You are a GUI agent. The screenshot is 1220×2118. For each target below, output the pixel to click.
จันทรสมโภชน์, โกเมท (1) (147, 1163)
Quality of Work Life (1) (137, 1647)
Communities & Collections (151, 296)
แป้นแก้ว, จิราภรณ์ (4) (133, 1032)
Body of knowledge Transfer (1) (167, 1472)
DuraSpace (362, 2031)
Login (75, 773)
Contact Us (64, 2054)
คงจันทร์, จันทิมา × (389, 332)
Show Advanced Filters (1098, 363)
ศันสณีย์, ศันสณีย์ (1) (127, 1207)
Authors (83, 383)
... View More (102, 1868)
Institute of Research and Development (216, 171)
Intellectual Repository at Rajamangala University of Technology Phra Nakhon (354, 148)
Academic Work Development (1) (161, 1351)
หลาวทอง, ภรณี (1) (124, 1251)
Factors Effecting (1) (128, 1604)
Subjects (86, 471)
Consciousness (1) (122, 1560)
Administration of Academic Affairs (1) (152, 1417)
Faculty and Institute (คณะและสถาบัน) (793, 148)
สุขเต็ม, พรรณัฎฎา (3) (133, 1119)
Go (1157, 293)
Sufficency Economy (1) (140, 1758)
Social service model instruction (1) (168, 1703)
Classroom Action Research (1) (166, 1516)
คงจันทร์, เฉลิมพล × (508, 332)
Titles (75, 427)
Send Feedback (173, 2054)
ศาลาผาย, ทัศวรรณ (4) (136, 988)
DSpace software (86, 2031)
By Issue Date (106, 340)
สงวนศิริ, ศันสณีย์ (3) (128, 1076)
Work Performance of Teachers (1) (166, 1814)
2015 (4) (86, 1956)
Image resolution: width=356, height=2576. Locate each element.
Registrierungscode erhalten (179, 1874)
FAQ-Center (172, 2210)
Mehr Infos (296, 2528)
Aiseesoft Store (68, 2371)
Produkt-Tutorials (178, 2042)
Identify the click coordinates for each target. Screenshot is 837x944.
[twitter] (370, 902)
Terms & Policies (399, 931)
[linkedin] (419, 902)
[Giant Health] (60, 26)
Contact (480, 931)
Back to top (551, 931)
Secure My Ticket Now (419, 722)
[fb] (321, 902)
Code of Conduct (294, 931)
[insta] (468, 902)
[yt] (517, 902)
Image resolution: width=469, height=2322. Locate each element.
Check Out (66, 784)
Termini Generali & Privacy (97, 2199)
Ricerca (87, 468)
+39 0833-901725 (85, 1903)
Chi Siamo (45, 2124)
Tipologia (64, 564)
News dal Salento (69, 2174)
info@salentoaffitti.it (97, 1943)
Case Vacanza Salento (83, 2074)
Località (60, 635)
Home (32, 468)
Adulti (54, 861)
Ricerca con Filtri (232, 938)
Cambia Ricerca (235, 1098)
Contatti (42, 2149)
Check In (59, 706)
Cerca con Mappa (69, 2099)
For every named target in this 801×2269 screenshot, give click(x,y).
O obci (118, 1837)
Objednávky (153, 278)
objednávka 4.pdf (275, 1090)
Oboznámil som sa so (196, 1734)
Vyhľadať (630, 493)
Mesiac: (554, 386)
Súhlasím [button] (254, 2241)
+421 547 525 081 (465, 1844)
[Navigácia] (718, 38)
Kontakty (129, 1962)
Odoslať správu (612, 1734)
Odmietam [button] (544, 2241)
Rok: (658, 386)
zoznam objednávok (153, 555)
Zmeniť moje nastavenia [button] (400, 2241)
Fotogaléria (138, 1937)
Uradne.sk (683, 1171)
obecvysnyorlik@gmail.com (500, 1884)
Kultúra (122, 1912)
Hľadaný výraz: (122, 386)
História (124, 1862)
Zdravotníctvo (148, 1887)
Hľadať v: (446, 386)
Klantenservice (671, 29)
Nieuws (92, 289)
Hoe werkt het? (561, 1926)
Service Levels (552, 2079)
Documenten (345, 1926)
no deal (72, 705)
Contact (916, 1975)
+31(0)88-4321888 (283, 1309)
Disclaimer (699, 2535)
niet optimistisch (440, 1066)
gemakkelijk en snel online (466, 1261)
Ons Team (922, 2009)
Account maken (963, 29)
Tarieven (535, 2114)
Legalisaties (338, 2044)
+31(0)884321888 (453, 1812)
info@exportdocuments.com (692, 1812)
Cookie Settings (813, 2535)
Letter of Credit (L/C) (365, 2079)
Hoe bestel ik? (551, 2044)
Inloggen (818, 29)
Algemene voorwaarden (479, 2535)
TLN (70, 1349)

^^^^^^^^^^^^^^^^

# [Work to be completed]
The answer must be the line containing "Zmeniť moje nastavenia [button] (400, 2241)" and every line after it through the end of the records, repeated exactly.

# [Solution to this task]
Zmeniť moje nastavenia [button] (400, 2241)
Fotogaléria (138, 1937)
Uradne.sk (683, 1171)
obecvysnyorlik@gmail.com (500, 1884)
Kultúra (122, 1912)
Hľadaný výraz: (122, 386)
História (124, 1862)
Zdravotníctvo (148, 1887)
Hľadať v: (446, 386)
Klantenservice (671, 29)
Nieuws (92, 289)
Hoe werkt het? (561, 1926)
Service Levels (552, 2079)
Documenten (345, 1926)
no deal (72, 705)
Contact (916, 1975)
+31(0)88-4321888 (283, 1309)
Disclaimer (699, 2535)
niet optimistisch (440, 1066)
gemakkelijk en snel online (466, 1261)
Ons Team (922, 2009)
Account maken (963, 29)
Tarieven (535, 2114)
Legalisaties (338, 2044)
+31(0)884321888 (453, 1812)
info@exportdocuments.com (692, 1812)
Cookie Settings (813, 2535)
Letter of Credit (L/C) (365, 2079)
Hoe bestel ik? (551, 2044)
Inloggen (818, 29)
Algemene voorwaarden (479, 2535)
TLN (70, 1349)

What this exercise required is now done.